▶ **What the task requires**
Go to the line below that has "Retourneren", print it and each line after it exactly, and stop after the line that has "Villeneuve-Tolosane"; leave out pictures.

▶ **Data listing**
§

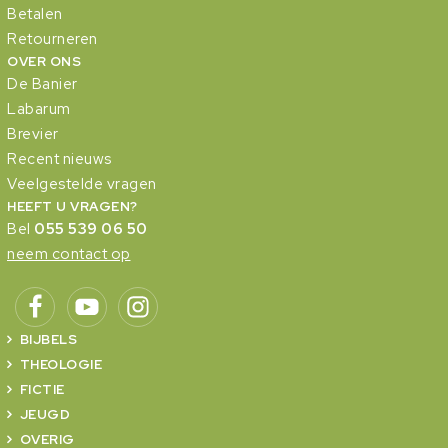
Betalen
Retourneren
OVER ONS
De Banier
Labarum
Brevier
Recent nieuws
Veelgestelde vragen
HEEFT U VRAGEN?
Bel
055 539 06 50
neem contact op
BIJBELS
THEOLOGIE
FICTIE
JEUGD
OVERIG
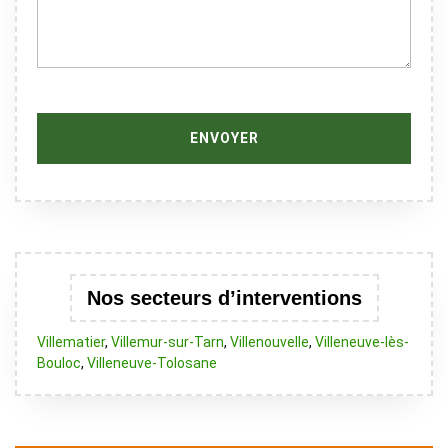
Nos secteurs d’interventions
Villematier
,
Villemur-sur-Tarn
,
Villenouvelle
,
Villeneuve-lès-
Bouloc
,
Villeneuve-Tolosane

§

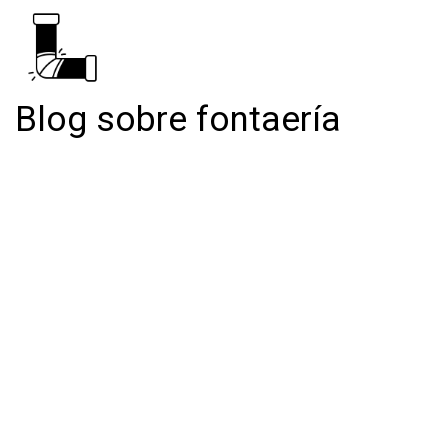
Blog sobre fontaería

§

▶ **Written response**
Retourneren
OVER ONS
De Banier
Labarum
Brevier
Recent nieuws
Veelgestelde vragen
HEEFT U VRAGEN?
Bel
055 539 06 50
neem contact op
BIJBELS
THEOLOGIE
FICTIE
JEUGD
OVERIG
Nos secteurs d’interventions
Villematier
,
Villemur-sur-Tarn
,
Villenouvelle
,
Villeneuve-lès-
Bouloc
,
Villeneuve-Tolosane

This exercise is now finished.